Eurostat, which provides the EU with statistics on member states, told IBTimes UK that there were "only a very few off-market swaps for small amounts" in a "limited number of EU member states" including Italy, Germany, Poland and Belgium.
"In addition, most of them have now expired," said Eurostat spokesperson Tim Allen.
There were concerns that other countries may have done similar large deals to that between banking giant Goldman Sachs and troubled Greece a decade ago, using pretend exhange rates, effectively disguising the true scale of their debts.
"Member States are required under the existing regulations to record such transactions in their notification of government deficit and debt," Allen said.
"In the context of each bi-annual notification of government deficit and debt, Eurostat asks the national Statistical authorities to declare any off-market swaps.
"In addition, during the EDP dialogue visits carried out by Eurostat in each Member State on a regular basis, this point is on the agenda."

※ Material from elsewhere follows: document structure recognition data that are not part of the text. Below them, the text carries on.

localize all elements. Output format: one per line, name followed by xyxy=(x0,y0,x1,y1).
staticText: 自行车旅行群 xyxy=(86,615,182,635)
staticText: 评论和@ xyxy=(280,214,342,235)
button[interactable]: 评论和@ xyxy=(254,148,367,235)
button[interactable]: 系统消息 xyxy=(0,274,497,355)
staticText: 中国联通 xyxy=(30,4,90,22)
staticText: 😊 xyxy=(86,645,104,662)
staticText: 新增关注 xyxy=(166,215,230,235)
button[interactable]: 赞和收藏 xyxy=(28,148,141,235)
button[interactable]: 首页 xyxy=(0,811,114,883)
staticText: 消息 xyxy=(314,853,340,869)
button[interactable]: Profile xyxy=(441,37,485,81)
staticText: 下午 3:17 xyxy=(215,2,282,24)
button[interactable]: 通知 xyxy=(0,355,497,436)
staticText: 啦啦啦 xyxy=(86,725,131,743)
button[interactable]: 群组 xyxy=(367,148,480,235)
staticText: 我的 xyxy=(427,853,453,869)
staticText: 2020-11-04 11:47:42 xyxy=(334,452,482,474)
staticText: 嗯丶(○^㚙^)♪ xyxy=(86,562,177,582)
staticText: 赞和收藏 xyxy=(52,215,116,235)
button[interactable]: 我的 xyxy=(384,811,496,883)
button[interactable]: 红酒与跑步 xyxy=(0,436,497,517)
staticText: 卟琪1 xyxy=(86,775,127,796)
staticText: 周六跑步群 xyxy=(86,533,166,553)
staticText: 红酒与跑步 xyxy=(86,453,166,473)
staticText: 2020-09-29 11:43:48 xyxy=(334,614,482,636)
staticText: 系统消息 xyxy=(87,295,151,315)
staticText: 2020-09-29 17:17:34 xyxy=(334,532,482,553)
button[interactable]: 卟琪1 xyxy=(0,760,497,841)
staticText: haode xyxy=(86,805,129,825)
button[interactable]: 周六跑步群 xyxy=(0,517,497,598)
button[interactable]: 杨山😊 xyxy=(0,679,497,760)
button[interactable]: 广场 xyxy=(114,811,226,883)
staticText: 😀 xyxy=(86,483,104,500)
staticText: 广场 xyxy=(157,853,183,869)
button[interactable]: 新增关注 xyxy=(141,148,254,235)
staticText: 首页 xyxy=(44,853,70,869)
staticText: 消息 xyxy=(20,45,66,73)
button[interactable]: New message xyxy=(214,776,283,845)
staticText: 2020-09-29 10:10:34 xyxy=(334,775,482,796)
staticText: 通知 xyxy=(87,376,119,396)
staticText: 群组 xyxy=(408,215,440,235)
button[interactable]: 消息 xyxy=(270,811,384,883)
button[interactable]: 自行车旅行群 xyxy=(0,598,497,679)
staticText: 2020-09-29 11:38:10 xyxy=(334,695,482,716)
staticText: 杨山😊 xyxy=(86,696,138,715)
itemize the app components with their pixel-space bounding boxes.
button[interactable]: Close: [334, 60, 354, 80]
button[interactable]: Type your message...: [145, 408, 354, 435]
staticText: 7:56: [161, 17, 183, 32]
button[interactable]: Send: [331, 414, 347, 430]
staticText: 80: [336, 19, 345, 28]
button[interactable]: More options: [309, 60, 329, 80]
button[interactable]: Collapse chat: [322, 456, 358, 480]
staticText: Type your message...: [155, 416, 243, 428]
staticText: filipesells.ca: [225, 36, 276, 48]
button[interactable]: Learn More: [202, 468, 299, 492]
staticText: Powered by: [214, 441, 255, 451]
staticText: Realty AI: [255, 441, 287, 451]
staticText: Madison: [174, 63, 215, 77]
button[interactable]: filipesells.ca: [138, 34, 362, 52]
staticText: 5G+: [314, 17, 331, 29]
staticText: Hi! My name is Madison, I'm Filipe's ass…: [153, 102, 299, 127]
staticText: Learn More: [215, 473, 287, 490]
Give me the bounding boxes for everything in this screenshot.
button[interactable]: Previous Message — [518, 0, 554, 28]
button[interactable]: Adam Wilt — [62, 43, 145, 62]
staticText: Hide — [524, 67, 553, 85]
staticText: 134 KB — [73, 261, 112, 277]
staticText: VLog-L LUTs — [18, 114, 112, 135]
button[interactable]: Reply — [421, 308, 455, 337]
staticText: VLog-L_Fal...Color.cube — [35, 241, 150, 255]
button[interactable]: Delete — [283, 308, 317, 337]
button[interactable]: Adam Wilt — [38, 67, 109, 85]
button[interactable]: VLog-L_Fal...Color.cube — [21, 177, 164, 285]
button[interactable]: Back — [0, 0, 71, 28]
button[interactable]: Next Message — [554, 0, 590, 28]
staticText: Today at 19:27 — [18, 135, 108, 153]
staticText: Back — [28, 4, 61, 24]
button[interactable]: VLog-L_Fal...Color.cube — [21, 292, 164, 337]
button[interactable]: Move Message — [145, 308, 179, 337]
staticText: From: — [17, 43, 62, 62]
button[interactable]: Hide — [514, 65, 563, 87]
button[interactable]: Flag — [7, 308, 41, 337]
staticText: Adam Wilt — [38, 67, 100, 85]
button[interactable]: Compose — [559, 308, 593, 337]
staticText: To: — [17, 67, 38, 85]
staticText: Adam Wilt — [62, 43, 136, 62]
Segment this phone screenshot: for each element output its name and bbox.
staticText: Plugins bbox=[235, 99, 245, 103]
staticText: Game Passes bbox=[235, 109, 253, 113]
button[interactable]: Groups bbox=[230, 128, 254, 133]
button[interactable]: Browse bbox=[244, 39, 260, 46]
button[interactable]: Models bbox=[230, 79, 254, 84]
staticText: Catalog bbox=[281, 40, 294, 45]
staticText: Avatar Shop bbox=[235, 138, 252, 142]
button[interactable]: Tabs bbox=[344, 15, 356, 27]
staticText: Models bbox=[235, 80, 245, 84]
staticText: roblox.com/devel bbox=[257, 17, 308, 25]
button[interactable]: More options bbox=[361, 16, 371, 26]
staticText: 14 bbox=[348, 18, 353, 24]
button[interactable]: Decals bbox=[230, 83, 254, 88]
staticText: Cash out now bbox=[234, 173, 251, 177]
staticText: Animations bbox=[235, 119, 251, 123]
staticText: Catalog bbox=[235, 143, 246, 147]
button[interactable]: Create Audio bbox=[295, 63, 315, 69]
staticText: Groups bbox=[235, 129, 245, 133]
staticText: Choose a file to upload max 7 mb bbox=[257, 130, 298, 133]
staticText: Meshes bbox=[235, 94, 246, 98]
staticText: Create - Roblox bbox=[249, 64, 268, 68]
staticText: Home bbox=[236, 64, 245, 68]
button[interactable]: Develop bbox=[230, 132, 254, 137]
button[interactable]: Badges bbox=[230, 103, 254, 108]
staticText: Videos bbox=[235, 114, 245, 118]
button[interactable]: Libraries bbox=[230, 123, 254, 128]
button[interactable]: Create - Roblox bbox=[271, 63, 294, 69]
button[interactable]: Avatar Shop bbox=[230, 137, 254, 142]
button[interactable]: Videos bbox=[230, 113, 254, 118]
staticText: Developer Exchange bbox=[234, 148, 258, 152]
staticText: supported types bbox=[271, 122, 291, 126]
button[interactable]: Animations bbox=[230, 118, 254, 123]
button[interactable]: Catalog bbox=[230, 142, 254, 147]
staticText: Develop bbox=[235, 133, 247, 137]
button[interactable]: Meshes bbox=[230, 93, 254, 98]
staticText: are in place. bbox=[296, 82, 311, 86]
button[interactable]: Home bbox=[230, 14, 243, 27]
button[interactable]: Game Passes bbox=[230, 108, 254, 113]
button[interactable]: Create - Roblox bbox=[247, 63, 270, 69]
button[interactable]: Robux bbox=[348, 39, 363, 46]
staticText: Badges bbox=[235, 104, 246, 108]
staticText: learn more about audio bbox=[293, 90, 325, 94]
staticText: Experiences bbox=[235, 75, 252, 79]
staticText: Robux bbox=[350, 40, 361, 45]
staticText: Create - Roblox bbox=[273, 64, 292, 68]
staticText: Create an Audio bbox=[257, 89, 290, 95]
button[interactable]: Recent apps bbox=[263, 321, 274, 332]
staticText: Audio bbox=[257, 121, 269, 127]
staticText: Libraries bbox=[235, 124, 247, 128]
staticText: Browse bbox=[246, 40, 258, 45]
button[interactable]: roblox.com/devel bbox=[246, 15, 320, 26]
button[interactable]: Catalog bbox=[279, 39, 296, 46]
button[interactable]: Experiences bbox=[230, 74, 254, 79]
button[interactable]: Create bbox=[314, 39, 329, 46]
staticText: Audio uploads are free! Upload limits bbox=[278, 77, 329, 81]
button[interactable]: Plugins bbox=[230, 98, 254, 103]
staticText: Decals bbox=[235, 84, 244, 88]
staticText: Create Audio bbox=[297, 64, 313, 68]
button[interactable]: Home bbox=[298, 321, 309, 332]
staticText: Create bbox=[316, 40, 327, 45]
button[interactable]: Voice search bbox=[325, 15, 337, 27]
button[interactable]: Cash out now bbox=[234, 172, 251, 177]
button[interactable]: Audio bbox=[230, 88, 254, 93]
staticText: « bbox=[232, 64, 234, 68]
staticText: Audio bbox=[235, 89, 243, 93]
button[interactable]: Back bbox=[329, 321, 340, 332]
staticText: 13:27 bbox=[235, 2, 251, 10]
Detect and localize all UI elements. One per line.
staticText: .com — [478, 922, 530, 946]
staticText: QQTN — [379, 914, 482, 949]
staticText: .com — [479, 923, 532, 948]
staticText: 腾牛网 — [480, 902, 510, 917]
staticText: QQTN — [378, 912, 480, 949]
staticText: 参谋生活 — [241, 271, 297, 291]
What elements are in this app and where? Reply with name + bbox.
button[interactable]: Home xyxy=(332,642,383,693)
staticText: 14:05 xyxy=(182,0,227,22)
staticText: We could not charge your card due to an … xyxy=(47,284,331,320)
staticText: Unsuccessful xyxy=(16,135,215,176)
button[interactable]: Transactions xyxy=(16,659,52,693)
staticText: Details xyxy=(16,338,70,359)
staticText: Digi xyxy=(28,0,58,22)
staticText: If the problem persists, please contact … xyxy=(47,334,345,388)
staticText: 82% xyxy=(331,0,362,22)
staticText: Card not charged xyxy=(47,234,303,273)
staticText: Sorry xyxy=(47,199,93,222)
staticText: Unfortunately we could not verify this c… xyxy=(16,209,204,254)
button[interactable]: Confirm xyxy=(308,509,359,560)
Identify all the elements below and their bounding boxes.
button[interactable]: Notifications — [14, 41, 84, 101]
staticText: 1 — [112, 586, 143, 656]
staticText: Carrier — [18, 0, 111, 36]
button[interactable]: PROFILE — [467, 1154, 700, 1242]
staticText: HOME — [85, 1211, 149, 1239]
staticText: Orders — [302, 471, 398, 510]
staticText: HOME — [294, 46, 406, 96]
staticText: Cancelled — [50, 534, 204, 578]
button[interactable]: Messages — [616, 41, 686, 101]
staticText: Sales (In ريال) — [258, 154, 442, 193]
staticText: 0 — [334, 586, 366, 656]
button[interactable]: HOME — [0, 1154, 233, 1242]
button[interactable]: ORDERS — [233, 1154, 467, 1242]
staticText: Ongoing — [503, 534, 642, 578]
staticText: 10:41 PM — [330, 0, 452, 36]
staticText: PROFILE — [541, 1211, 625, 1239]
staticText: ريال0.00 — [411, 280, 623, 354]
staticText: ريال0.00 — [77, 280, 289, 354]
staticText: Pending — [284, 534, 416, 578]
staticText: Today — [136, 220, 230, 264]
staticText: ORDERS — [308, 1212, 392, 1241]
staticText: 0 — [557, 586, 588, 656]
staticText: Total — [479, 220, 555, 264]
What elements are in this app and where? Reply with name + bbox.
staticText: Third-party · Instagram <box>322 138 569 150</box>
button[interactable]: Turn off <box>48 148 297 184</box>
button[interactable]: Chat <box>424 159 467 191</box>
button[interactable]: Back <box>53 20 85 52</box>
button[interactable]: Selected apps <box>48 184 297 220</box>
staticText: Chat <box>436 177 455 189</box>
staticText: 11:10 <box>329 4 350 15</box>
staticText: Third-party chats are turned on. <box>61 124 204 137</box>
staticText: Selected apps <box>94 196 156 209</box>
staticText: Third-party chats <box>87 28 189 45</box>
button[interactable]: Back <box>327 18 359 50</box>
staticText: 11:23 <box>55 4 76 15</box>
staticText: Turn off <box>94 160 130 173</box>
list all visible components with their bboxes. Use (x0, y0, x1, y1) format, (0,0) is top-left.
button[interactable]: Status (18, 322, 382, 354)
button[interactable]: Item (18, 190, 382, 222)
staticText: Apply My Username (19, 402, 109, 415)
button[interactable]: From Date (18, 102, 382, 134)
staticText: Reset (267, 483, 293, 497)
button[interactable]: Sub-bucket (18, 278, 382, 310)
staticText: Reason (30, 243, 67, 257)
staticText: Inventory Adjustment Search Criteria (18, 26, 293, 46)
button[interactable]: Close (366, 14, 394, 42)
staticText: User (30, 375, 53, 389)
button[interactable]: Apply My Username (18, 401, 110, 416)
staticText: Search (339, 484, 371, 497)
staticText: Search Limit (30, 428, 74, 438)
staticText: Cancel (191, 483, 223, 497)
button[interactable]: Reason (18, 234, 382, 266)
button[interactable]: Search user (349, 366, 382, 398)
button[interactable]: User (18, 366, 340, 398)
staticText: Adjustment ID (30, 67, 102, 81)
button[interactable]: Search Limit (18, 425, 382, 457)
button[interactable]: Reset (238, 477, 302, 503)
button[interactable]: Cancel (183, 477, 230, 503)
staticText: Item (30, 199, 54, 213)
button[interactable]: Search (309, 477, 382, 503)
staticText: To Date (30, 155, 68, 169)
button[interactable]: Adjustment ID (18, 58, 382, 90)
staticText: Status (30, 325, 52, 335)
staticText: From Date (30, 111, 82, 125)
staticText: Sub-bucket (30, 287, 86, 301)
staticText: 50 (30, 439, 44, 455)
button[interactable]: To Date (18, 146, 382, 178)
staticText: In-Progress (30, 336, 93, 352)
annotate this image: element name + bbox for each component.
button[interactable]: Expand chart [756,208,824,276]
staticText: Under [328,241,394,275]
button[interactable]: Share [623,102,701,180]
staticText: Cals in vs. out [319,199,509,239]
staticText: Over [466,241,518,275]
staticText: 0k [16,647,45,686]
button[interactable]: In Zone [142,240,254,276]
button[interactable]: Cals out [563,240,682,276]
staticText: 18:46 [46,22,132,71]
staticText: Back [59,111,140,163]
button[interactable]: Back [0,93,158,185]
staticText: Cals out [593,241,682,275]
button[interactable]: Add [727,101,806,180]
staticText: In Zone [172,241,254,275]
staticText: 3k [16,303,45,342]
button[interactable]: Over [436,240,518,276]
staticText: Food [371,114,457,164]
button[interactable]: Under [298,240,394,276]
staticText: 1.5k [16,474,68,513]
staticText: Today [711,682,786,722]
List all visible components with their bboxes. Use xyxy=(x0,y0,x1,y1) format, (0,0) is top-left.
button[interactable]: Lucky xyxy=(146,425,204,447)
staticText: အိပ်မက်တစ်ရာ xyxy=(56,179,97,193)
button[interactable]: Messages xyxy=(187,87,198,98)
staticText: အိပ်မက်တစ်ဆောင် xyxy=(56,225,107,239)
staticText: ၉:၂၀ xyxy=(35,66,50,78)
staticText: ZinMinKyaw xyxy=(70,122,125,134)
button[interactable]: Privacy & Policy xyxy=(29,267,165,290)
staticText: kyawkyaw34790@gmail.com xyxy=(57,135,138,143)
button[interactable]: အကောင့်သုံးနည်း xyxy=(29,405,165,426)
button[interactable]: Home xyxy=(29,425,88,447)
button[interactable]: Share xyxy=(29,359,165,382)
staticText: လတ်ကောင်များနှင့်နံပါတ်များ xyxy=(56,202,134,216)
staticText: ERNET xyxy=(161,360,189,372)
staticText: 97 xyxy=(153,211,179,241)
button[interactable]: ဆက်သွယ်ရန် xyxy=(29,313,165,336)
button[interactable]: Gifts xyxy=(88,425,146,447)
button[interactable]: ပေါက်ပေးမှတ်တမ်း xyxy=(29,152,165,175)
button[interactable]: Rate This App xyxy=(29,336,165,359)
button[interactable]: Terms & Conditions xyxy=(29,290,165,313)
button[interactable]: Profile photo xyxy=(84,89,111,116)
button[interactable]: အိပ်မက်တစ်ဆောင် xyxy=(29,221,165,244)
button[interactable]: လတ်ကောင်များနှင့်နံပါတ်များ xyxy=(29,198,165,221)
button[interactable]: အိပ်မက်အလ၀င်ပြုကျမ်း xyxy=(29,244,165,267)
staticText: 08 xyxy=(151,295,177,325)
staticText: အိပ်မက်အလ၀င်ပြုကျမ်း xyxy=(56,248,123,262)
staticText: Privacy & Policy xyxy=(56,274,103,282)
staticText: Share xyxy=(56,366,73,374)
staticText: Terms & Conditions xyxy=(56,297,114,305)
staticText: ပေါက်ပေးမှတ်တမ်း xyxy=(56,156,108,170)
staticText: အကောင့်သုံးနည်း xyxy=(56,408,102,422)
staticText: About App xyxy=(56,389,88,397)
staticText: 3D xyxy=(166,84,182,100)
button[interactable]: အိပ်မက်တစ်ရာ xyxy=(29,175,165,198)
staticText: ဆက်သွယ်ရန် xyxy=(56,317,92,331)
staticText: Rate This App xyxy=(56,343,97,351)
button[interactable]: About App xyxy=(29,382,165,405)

He added: "The powers of Eurostat were reinforced in 2010 and Eurostat considers that it is in a position to get the requested information."
In a series of deals, Goldman Sachs bought Greek debt held in dollars or yen using euros, but for an off-market, made-up exchange rate.
The inflated value given to the Greek debt resulted in an extra €1billion credit for Greece.
This was to help Greece meet strict debt-to-GDP criteria to join the single currency laid out in the Maastricht treaty.
This extra billion did not show up as Greek debt, though it would have to be paid back, in addition to the pay-out on maturity of the bonds, at a later date.
The deal was originally reported by Risk Magazine back in 2003.
Greece was allowed to continue borrowing as it hadn't disclosed the debt from its currency swap deals.
It borrowed as much as €5.3billion more because of the off-market deals, according to a Eurostat report.
Continuing revisions of Greece's financial figures in 2009 increased their borrowing costs and shoved them towards needing a bailout.
Goldman Sachs sold the deals to the National Bank of Greece in 2005. The deals are due to mature in 2037.
Eurostat forced Greece to agree to declare its off-market currency swap deals as debt in May 2011, when it reported on the state of the country's finances.